Va. Commission Sees Progress with Reducing Student Concussions
Virginia Commission on Youth
RICHMOND, Va. (WVIR) -
The Virginia Commission on Youth hosted a round-table discussion Tuesday. The group is applauding efforts in the past several years to educate parents, teachers and staff about the dangers of concussions.
Taking a hard hit to the head used to be just a part of playing the game in youth football: a quick check from the trainer, and then back onto the field.
Young players are now likely to see a specialist, and wait on the sidelines.
"It's not something, in most instances, you can look at the individual and say, 'we have a problem,'" said Virginia High School League Assistant Director for Compliance Tom Dolan.

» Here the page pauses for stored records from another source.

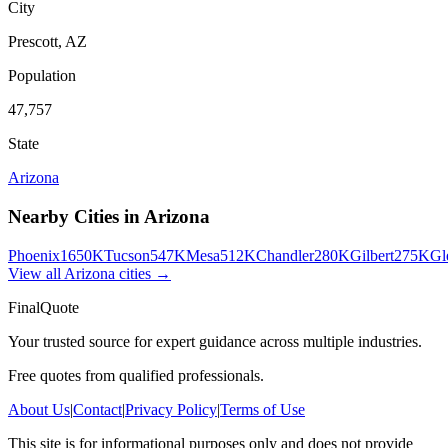
City
Prescott
,
AZ
Population
47,757
State
Arizona
Nearby Cities in
Arizona
Phoenix
1650K
Tucson
547K
Mesa
512K
Chandler
280K
Gilbert
275K
Gl
View all
Arizona
cities →
FinalQuote
Your trusted source for expert guidance across multiple industries.
Free quotes from qualified professionals.
About Us
|
Contact
|
Privacy Policy
|
Terms of Use
This site is for informational purposes only and does not provide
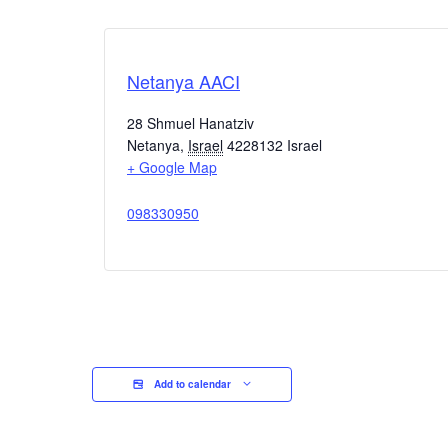
Netanya AACI
28 Shmuel Hanatziv
Netanya
,
Israel
4228132
Israel
+ Google Map
098330950
Add to calendar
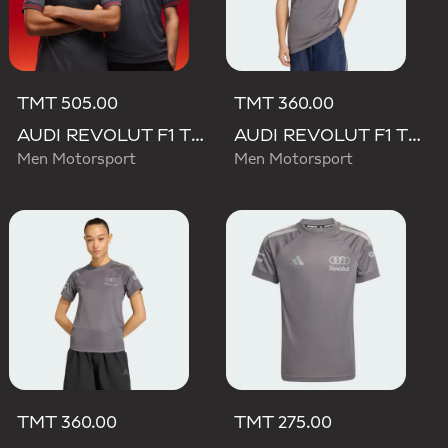
TMT 505.00
TMT 360.00
AUDI REVOLUT F1 TEAM DRIVER JERSEY AUTHENTIC
AUDI REVOLUT F1 TEAM DRIVER JERSEY REPLICA
Men Motorsport
Men Motorsport
TMT 360.00
TMT 275.00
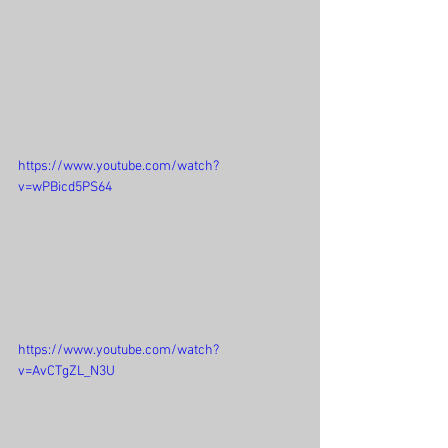
https://www.youtube.com/watch?
v=wPBicd5PS64
https://www.youtube.com/watch?
v=AvCTgZL_N3U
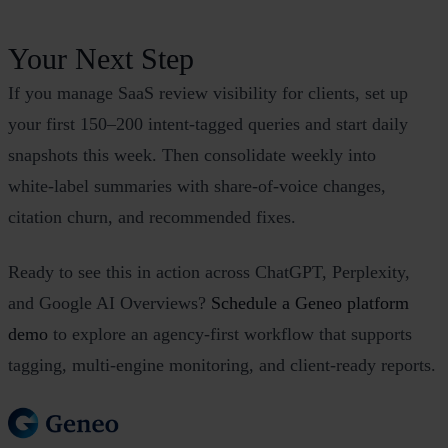
Your Next Step
If you manage SaaS review visibility for clients, set up
your first 150–200 intent‑tagged queries and start daily
snapshots this week. Then consolidate weekly into
white‑label summaries with share‑of‑voice changes,
citation churn, and recommended fixes.
Ready to see this in action across ChatGPT, Perplexity,
and Google AI Overviews?
Schedule a Geneo platform
demo
to explore an agency‑first workflow that supports
tagging, multi‑engine monitoring, and client‑ready reports.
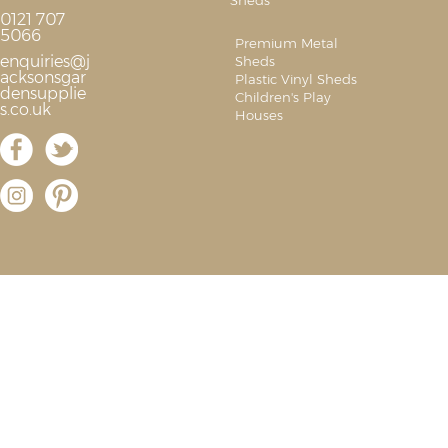
Sheds
0121 707
5066
Premium Metal
enquiries@j
Sheds
acksonsgar
Plastic Vinyl Sheds
densupplie
Children's Play
s.co.uk
Houses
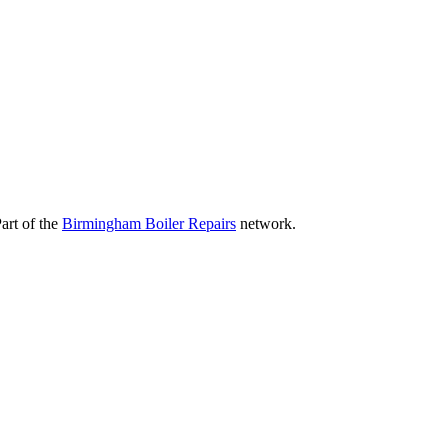
art of the
Birmingham Boiler Repairs
network.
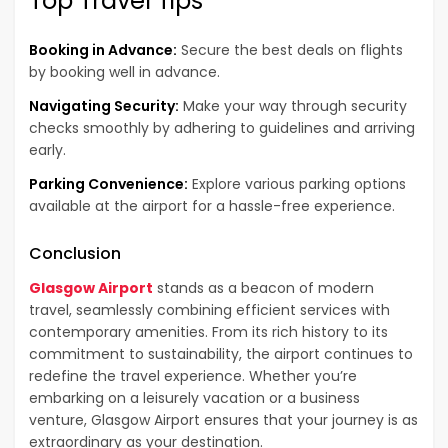
Top Travel Tips
Booking in Advance:
Secure the best deals on flights
by booking well in advance.
Navigating Security:
Make your way through security
checks smoothly by adhering to guidelines and arriving
early.
Parking Convenience:
Explore various parking options
available at the airport for a hassle-free experience.
Conclusion
Glasgow Airport
stands as a beacon of modern
travel, seamlessly combining efficient services with
contemporary amenities. From its rich history to its
commitment to sustainability, the airport continues to
redefine the travel experience. Whether you’re
embarking on a leisurely vacation or a business
venture, Glasgow Airport ensures that your journey is as
extraordinary as your destination.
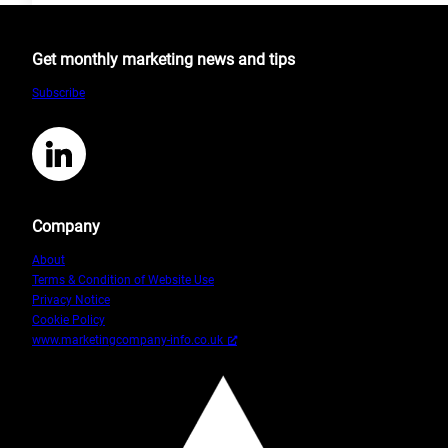
Is
Possible
Get monthly marketing news and tips
Until
We
Subscribe
Decide
Otherwise
by
LinkedIn
Becky
Rui
Company
About
Terms & Condition of Website Use
Privacy Notice
Cookie Policy
www.marketingcompany-info.co.uk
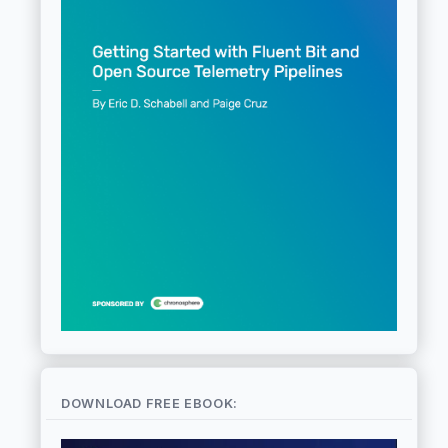
DOWNLOAD FREE EBOOK:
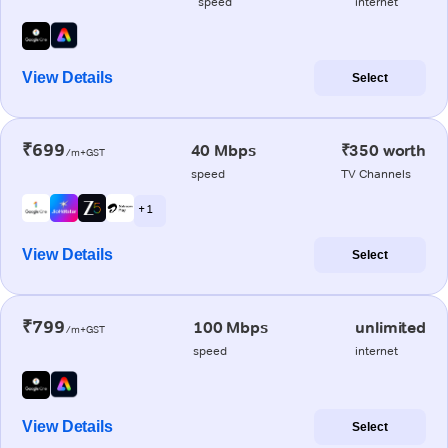
speed
internet
View Details
Select
₹699
40 Mbps
₹350 worth
/m+GST
speed
TV Channels
+ 1
View Details
Select
₹799
100 Mbps
unlimited
/m+GST
speed
internet
View Details
Select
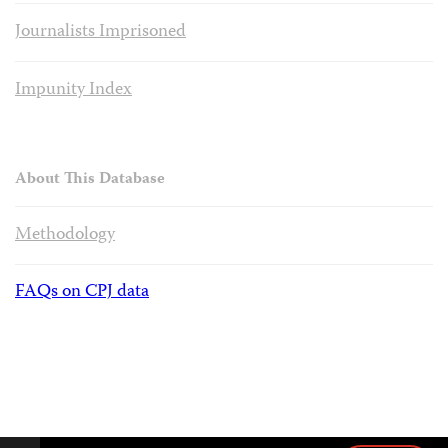
Journalists Imprisoned
Impunity Index
About This Database
Methodology
FAQs on CPJ data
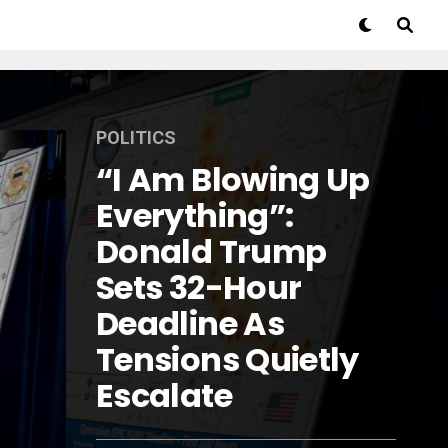
POLITICS
“I Am Blowing Up
Everything”:
Donald Trump
Sets 32-Hour
Deadline As
Tensions Quietly
Escalate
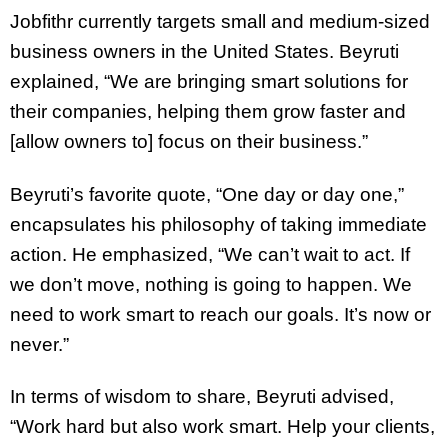
Jobfithr currently targets small and medium-sized
business owners in the United States. Beyruti
explained, “We are bringing smart solutions for
their companies, helping them grow faster and
[allow owners to] focus on their business.”
Beyruti’s favorite quote, “One day or day one,”
encapsulates his philosophy of taking immediate
action. He emphasized, “We can’t wait to act. If
we don’t move, nothing is going to happen. We
need to work smart to reach our goals. It’s now or
never.”
In terms of wisdom to share, Beyruti advised,
“Work hard but also work smart. Help your clients,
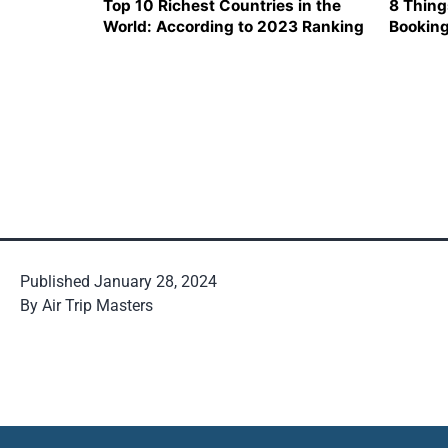
Top 10 Richest Countries in the
8 Thing
World: According to 2023 Ranking
Booking
Ticket
Published
January 28, 2024
By
Air Trip Masters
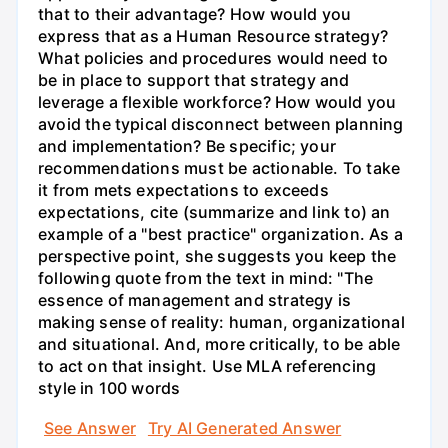
that to their advantage? How would you
express that as a Human Resource strategy?
What policies and procedures would need to
be in place to support that strategy and
leverage a flexible workforce? How would you
avoid the typical disconnect between planning
and implementation? Be specific; your
recommendations must be actionable. To take
it from mets expectations to exceeds
expectations, cite (summarize and link to) an
example of a "best practice" organization. As a
perspective point, she suggests you keep the
following quote from the text in mind: "The
essence of management and strategy is
making sense of reality: human, organizational
and situational. And, more critically, to be able
to act on that insight. Use MLA referencing
style in 100 words
See Answer
Try AI Generated Answer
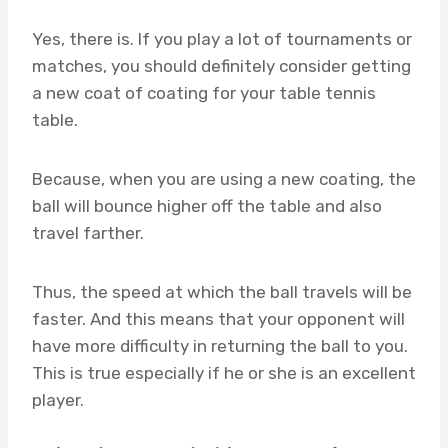
Yes, there is. If you play a lot of tournaments or
matches, you should definitely consider getting
a new coat of coating for your table tennis
table.
Because, when you are using a new coating, the
ball will bounce higher off the table and also
travel farther.
Thus, the speed at which the ball travels will be
faster. And this means that your opponent will
have more difficulty in returning the ball to you.
This is true especially if he or she is an excellent
player.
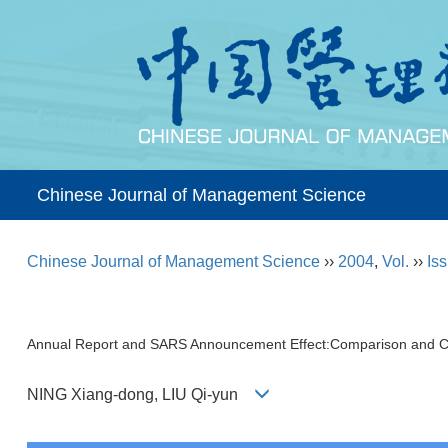
Chinese Journal of Management Science
Chinese Journal of Management Science
››
2004
,
Vol.
››
Iss
Annual Report and SARS Announcement Effect:Comparison and C
NING Xiang-dong, LIU Qi-yun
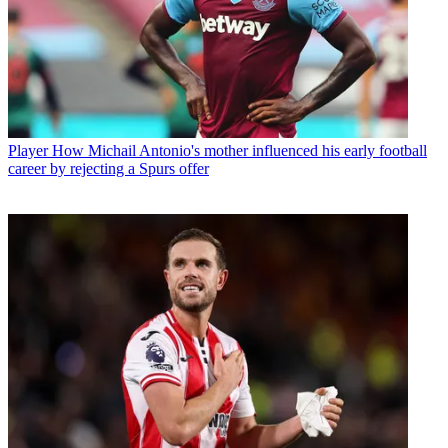
Player
How Michail Antonio's mother influenced his early football
career by rejecting a Spurs offer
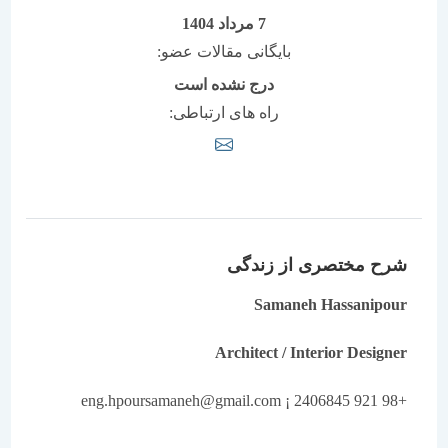
7 مرداد 1404
بایگانی مقالات عضو:
درج نشده است
راه های ارتباطی:
شرح مختصری از زندگی
Samaneh Hassanipour
Architect / Interior Designer
+98 921 2406845 ¡ eng.hpoursamaneh@gmail.com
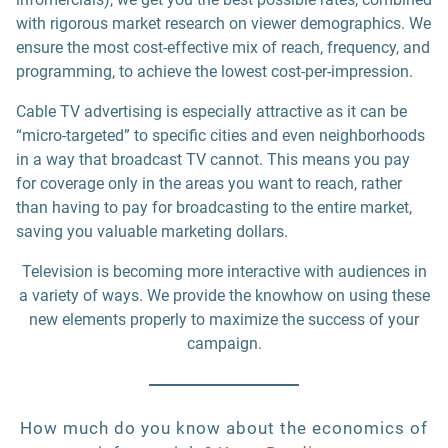
with rigorous market research on viewer demographics. We
ensure the most cost-effective mix of reach, frequency, and
programming, to achieve the lowest cost-per-impression.
Cable TV advertising is especially attractive as it can be
“micro-targeted” to specific cities and even neighborhoods
in a way that broadcast TV cannot. This means you pay
for coverage only in the areas you want to reach, rather
than having to pay for broadcasting to the entire market,
saving you valuable marketing dollars.
Television is becoming more interactive with audiences in
a variety of ways. We provide the knowhow on using these
new elements properly to maximize the success of your
campaign.
How much do you know about the economics of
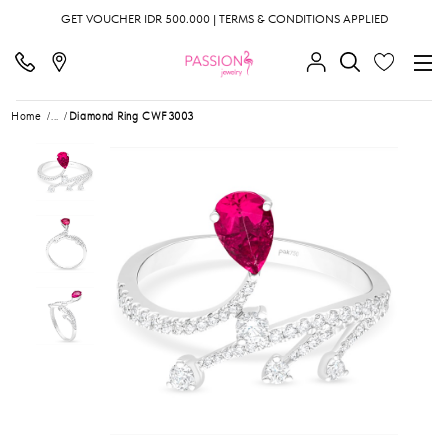
GET VOUCHER IDR 500.000 | TERMS & CONDITIONS APPLIED
Home
...
Diamond Ring CWF3003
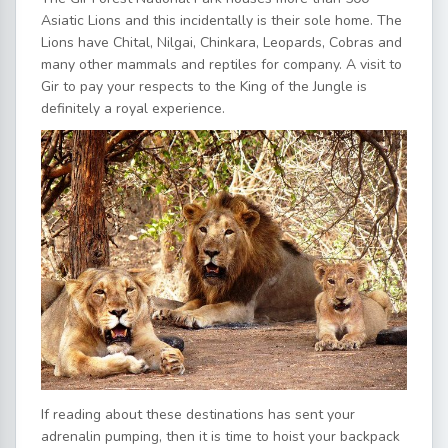
Asiatic Lions and this incidentally is their sole home. The
Lions have Chital, Nilgai, Chinkara, Leopards, Cobras and
many other mammals and reptiles for company. A visit to
Gir to pay your respects to the King of the Jungle is
definitely a royal experience.
If reading about these destinations has sent your
adrenalin pumping, then it is time to hoist your backpack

Dolan says the VHSL is concerned with the possibility of concussions in all children's sports, but football, then soccer and lacrosse seem to be pose the greatest chances for hard hits.
In recent years, scientists have urged players and coaches not to shrug off possible concussions.
"We're making strides, and we know a lot now about what we didn't know when we first started this journey," said Shane Caswell, PhD, Professor Athletic Training Education Program at George Mason University.
While they are common, experts say concussions should not be taken lightly. Symptoms like trouble concentrating, confusion, and headaches can all be par for the course. However, without proper rest, a concussion can escalate.
"Every little accident can be compounded in the next accident. And you create that situation where, over time, it becomes a big issue," Dolan said.
Virginia and other states have passed laws to ensure students are not getting back in the game, or even into the classroom too soon.
"Not just number of days, I mean that's important, too, but even lighting. When is it safe to return to a classroom? Or, maybe you can start reading, but under certain lighting," said 41st District Delegate Eileen Filler-Corn (D).
The Virginia Commission on Youth wants to focus on reaching families who do not speak English as their first language, as well as work to ensure safety for athletic activities outside school. Lawmakers said Tuesday they might take these ideas and create new bills for the next session of the General Assembly.